[Stored data entries]

↓

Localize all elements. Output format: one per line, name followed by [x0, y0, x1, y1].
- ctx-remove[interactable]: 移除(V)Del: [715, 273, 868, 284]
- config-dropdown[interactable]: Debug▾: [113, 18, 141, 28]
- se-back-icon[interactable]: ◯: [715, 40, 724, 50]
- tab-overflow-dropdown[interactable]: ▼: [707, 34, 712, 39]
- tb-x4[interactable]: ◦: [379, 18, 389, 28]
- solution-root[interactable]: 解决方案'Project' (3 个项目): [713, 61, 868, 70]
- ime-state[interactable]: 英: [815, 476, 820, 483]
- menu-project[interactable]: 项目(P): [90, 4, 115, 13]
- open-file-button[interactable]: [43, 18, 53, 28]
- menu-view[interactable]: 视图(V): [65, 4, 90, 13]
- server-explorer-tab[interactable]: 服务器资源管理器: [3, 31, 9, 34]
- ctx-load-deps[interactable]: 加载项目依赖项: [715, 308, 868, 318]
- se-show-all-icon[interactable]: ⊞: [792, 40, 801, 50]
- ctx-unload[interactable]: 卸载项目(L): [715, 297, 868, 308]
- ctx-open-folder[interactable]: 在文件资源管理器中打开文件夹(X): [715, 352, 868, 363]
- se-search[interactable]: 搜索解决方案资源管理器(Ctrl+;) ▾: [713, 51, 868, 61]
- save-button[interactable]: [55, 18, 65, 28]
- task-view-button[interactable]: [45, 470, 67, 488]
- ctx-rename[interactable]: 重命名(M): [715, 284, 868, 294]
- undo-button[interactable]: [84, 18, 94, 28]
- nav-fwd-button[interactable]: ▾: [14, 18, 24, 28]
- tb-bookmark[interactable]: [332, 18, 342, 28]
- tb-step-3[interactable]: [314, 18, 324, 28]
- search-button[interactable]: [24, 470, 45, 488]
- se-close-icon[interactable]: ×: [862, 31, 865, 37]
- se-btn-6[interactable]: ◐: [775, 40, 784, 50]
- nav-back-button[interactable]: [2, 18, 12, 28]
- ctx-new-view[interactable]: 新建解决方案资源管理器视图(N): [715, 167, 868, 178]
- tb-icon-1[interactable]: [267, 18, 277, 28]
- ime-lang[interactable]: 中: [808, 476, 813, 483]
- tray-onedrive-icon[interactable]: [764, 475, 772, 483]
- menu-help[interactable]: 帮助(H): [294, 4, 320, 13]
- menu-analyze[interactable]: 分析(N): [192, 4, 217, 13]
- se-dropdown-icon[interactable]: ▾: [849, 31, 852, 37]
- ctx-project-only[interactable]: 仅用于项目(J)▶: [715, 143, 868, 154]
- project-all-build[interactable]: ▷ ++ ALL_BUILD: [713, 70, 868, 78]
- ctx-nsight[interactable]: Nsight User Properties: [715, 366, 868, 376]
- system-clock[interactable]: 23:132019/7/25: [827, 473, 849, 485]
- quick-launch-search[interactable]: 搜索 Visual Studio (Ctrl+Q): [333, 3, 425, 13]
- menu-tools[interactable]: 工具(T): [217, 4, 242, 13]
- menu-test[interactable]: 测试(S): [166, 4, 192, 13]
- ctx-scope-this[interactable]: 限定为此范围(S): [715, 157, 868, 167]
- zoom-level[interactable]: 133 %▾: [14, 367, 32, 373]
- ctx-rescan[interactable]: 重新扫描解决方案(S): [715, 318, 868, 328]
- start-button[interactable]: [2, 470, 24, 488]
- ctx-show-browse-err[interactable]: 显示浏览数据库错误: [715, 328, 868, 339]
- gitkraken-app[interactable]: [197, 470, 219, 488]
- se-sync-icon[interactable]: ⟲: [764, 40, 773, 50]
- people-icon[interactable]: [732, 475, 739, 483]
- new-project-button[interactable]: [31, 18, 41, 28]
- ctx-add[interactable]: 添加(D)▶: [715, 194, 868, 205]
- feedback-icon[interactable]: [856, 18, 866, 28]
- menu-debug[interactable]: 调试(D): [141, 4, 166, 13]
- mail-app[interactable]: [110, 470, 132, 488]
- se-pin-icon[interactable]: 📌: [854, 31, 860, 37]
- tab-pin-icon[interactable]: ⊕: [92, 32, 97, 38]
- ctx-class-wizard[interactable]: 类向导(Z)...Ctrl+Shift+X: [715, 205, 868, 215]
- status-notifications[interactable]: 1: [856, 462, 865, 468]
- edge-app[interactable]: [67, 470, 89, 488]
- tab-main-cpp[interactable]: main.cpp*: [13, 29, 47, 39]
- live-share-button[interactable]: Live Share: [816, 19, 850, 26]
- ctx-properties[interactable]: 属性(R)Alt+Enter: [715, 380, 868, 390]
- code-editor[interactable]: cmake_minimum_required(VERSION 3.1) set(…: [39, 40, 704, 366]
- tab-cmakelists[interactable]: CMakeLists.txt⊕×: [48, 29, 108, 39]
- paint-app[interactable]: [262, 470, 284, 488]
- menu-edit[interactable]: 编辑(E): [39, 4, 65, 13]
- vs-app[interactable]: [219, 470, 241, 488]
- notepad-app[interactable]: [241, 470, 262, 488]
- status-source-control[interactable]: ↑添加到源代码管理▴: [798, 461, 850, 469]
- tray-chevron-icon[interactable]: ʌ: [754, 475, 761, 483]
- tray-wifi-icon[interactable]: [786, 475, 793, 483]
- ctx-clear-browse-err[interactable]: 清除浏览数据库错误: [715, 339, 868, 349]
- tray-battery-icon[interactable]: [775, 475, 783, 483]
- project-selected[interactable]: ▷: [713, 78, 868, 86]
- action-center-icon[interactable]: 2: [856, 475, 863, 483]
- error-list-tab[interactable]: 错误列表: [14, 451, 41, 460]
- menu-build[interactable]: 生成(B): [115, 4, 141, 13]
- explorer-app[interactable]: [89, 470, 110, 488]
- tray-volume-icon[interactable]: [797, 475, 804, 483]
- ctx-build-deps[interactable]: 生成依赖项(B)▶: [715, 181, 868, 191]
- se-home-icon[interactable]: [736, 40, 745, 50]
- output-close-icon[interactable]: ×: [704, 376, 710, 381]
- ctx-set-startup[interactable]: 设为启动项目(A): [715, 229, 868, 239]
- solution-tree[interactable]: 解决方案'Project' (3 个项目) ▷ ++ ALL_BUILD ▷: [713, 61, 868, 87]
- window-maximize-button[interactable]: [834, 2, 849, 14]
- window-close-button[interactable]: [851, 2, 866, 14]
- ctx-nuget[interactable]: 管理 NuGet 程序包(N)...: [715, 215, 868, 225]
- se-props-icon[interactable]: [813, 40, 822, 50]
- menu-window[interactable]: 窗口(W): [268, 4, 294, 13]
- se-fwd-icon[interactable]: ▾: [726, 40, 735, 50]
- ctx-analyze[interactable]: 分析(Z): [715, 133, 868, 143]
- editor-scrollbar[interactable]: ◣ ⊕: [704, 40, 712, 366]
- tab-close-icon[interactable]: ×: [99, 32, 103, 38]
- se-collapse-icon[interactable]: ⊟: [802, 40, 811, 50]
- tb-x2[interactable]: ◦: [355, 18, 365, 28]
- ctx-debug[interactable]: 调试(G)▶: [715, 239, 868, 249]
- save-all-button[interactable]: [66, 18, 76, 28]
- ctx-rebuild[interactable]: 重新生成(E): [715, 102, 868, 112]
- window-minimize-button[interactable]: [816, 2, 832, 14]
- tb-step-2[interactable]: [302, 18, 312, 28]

↑

• [Exercise brief] Please copy every line in the entries where "view" appears.

• [Task output]
- menu-view[interactable]: 视图(V): [65, 4, 90, 13]
- task-view-button[interactable]: [45, 470, 67, 488]
- ctx-new-view[interactable]: 新建解决方案资源管理器视图(N): [715, 167, 868, 178]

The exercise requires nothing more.